[Bounding box prediction data]
[Start of Attachment]

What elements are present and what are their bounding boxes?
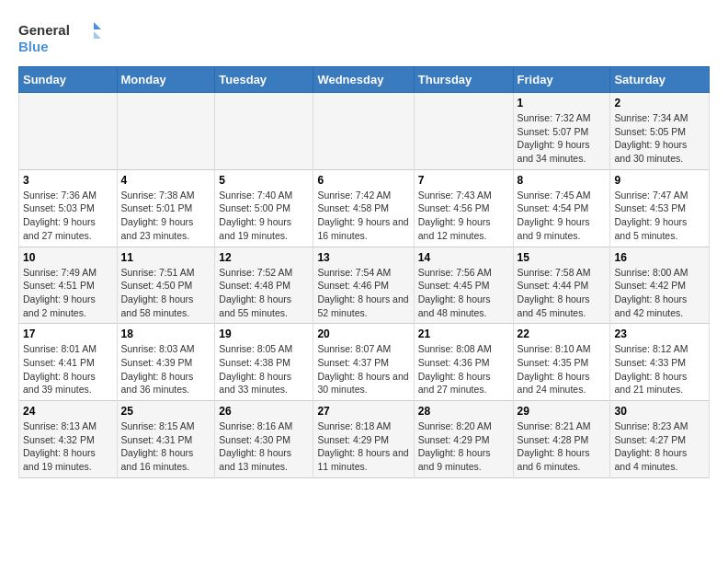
calendar-cell: 4Sunrise: 7:38 AM Sunset: 5:01 PM Daylig… bbox=[117, 169, 215, 247]
calendar-cell: 2Sunrise: 7:34 AM Sunset: 5:05 PM Daylig… bbox=[610, 93, 710, 170]
calendar-cell: 7Sunrise: 7:43 AM Sunset: 4:56 PM Daylig… bbox=[414, 169, 513, 247]
calendar-week-1: 1Sunrise: 7:32 AM Sunset: 5:07 PM Daylig… bbox=[19, 93, 710, 170]
day-number: 24 bbox=[23, 405, 113, 418]
day-info: Sunrise: 8:21 AM Sunset: 4:28 PM Dayligh… bbox=[518, 419, 607, 474]
day-info: Sunrise: 7:47 AM Sunset: 4:53 PM Dayligh… bbox=[614, 189, 705, 243]
day-number: 26 bbox=[219, 405, 309, 418]
calendar-week-4: 17Sunrise: 8:01 AM Sunset: 4:41 PM Dayli… bbox=[19, 324, 710, 401]
header-tuesday: Tuesday bbox=[215, 67, 313, 93]
calendar-cell: 5Sunrise: 7:40 AM Sunset: 5:00 PM Daylig… bbox=[215, 169, 313, 247]
day-number: 13 bbox=[317, 251, 409, 264]
day-info: Sunrise: 8:18 AM Sunset: 4:29 PM Dayligh… bbox=[317, 419, 409, 474]
calendar-cell: 8Sunrise: 7:45 AM Sunset: 4:54 PM Daylig… bbox=[513, 169, 610, 247]
day-info: Sunrise: 7:56 AM Sunset: 4:45 PM Dayligh… bbox=[418, 266, 509, 320]
calendar-cell: 21Sunrise: 8:08 AM Sunset: 4:36 PM Dayli… bbox=[414, 324, 513, 401]
calendar-cell bbox=[19, 93, 118, 170]
day-number: 15 bbox=[518, 251, 607, 264]
calendar-cell: 9Sunrise: 7:47 AM Sunset: 4:53 PM Daylig… bbox=[610, 169, 710, 247]
day-info: Sunrise: 7:34 AM Sunset: 5:05 PM Dayligh… bbox=[614, 111, 705, 166]
calendar-cell: 17Sunrise: 8:01 AM Sunset: 4:41 PM Dayli… bbox=[19, 324, 118, 401]
calendar-cell: 19Sunrise: 8:05 AM Sunset: 4:38 PM Dayli… bbox=[215, 324, 313, 401]
calendar-header-row: SundayMondayTuesdayWednesdayThursdayFrid… bbox=[19, 67, 710, 93]
day-number: 5 bbox=[219, 174, 309, 187]
day-number: 7 bbox=[418, 174, 509, 187]
calendar-cell: 23Sunrise: 8:12 AM Sunset: 4:33 PM Dayli… bbox=[610, 324, 710, 401]
calendar-cell: 25Sunrise: 8:15 AM Sunset: 4:31 PM Dayli… bbox=[117, 401, 215, 478]
day-number: 25 bbox=[121, 405, 211, 418]
calendar-week-3: 10Sunrise: 7:49 AM Sunset: 4:51 PM Dayli… bbox=[19, 247, 710, 324]
calendar-cell bbox=[215, 93, 313, 170]
svg-marker-2 bbox=[94, 22, 101, 29]
calendar-cell: 26Sunrise: 8:16 AM Sunset: 4:30 PM Dayli… bbox=[215, 401, 313, 478]
day-info: Sunrise: 8:03 AM Sunset: 4:39 PM Dayligh… bbox=[121, 342, 211, 396]
logo-icon: General Blue bbox=[18, 18, 101, 57]
day-number: 16 bbox=[614, 251, 705, 264]
calendar-cell: 16Sunrise: 8:00 AM Sunset: 4:42 PM Dayli… bbox=[610, 247, 710, 324]
day-number: 19 bbox=[219, 327, 309, 340]
day-info: Sunrise: 8:08 AM Sunset: 4:36 PM Dayligh… bbox=[418, 342, 509, 396]
day-info: Sunrise: 8:01 AM Sunset: 4:41 PM Dayligh… bbox=[23, 342, 113, 396]
day-number: 28 bbox=[418, 405, 509, 418]
header-friday: Friday bbox=[513, 67, 610, 93]
day-number: 1 bbox=[518, 97, 607, 109]
day-info: Sunrise: 7:36 AM Sunset: 5:03 PM Dayligh… bbox=[23, 189, 113, 243]
svg-text:Blue: Blue bbox=[18, 39, 49, 54]
day-info: Sunrise: 7:52 AM Sunset: 4:48 PM Dayligh… bbox=[219, 266, 309, 320]
day-number: 30 bbox=[614, 405, 705, 418]
day-number: 8 bbox=[518, 174, 607, 187]
day-number: 27 bbox=[317, 405, 409, 418]
day-info: Sunrise: 8:05 AM Sunset: 4:38 PM Dayligh… bbox=[219, 342, 309, 396]
day-info: Sunrise: 7:58 AM Sunset: 4:44 PM Dayligh… bbox=[518, 266, 607, 320]
calendar-cell: 13Sunrise: 7:54 AM Sunset: 4:46 PM Dayli… bbox=[313, 247, 414, 324]
day-number: 9 bbox=[614, 174, 705, 187]
day-number: 18 bbox=[121, 327, 211, 340]
calendar-cell bbox=[117, 93, 215, 170]
day-info: Sunrise: 7:54 AM Sunset: 4:46 PM Dayligh… bbox=[317, 266, 409, 320]
calendar-cell: 27Sunrise: 8:18 AM Sunset: 4:29 PM Dayli… bbox=[313, 401, 414, 478]
calendar-cell: 20Sunrise: 8:07 AM Sunset: 4:37 PM Dayli… bbox=[313, 324, 414, 401]
calendar-cell: 28Sunrise: 8:20 AM Sunset: 4:29 PM Dayli… bbox=[414, 401, 513, 478]
day-info: Sunrise: 7:38 AM Sunset: 5:01 PM Dayligh… bbox=[121, 189, 211, 243]
calendar-cell: 3Sunrise: 7:36 AM Sunset: 5:03 PM Daylig… bbox=[19, 169, 118, 247]
day-info: Sunrise: 7:51 AM Sunset: 4:50 PM Dayligh… bbox=[121, 266, 211, 320]
day-info: Sunrise: 8:20 AM Sunset: 4:29 PM Dayligh… bbox=[418, 419, 509, 474]
header-sunday: Sunday bbox=[19, 67, 118, 93]
calendar-cell: 6Sunrise: 7:42 AM Sunset: 4:58 PM Daylig… bbox=[313, 169, 414, 247]
calendar-cell: 15Sunrise: 7:58 AM Sunset: 4:44 PM Dayli… bbox=[513, 247, 610, 324]
calendar-cell: 10Sunrise: 7:49 AM Sunset: 4:51 PM Dayli… bbox=[19, 247, 118, 324]
day-info: Sunrise: 7:32 AM Sunset: 5:07 PM Dayligh… bbox=[518, 111, 607, 166]
header-saturday: Saturday bbox=[610, 67, 710, 93]
day-number: 12 bbox=[219, 251, 309, 264]
day-info: Sunrise: 8:10 AM Sunset: 4:35 PM Dayligh… bbox=[518, 342, 607, 396]
day-info: Sunrise: 7:49 AM Sunset: 4:51 PM Dayligh… bbox=[23, 266, 113, 320]
day-number: 6 bbox=[317, 174, 409, 187]
day-info: Sunrise: 8:16 AM Sunset: 4:30 PM Dayligh… bbox=[219, 419, 309, 474]
page-header: General Blue bbox=[18, 18, 710, 57]
day-number: 3 bbox=[23, 174, 113, 187]
calendar-cell bbox=[313, 93, 414, 170]
calendar-table: SundayMondayTuesdayWednesdayThursdayFrid… bbox=[18, 66, 710, 478]
calendar-cell: 29Sunrise: 8:21 AM Sunset: 4:28 PM Dayli… bbox=[513, 401, 610, 478]
day-number: 23 bbox=[614, 327, 705, 340]
day-info: Sunrise: 8:23 AM Sunset: 4:27 PM Dayligh… bbox=[614, 419, 705, 474]
calendar-cell: 24Sunrise: 8:13 AM Sunset: 4:32 PM Dayli… bbox=[19, 401, 118, 478]
day-number: 2 bbox=[614, 97, 705, 109]
header-thursday: Thursday bbox=[414, 67, 513, 93]
day-info: Sunrise: 8:07 AM Sunset: 4:37 PM Dayligh… bbox=[317, 342, 409, 396]
svg-text:General: General bbox=[18, 22, 70, 38]
day-number: 11 bbox=[121, 251, 211, 264]
day-number: 21 bbox=[418, 327, 509, 340]
day-info: Sunrise: 8:12 AM Sunset: 4:33 PM Dayligh… bbox=[614, 342, 705, 396]
day-info: Sunrise: 8:00 AM Sunset: 4:42 PM Dayligh… bbox=[614, 266, 705, 320]
calendar-week-5: 24Sunrise: 8:13 AM Sunset: 4:32 PM Dayli… bbox=[19, 401, 710, 478]
day-number: 17 bbox=[23, 327, 113, 340]
calendar-cell: 18Sunrise: 8:03 AM Sunset: 4:39 PM Dayli… bbox=[117, 324, 215, 401]
day-info: Sunrise: 7:42 AM Sunset: 4:58 PM Dayligh… bbox=[317, 189, 409, 243]
calendar-cell bbox=[414, 93, 513, 170]
calendar-week-2: 3Sunrise: 7:36 AM Sunset: 5:03 PM Daylig… bbox=[19, 169, 710, 247]
day-number: 22 bbox=[518, 327, 607, 340]
day-number: 14 bbox=[418, 251, 509, 264]
logo: General Blue bbox=[18, 18, 101, 57]
day-number: 29 bbox=[518, 405, 607, 418]
calendar-cell: 12Sunrise: 7:52 AM Sunset: 4:48 PM Dayli… bbox=[215, 247, 313, 324]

[End of Attachment]

How many lines in these records hold the string "SundayMondayTuesdayWednesdayThursdayFrid"? Reply with the number alone.

2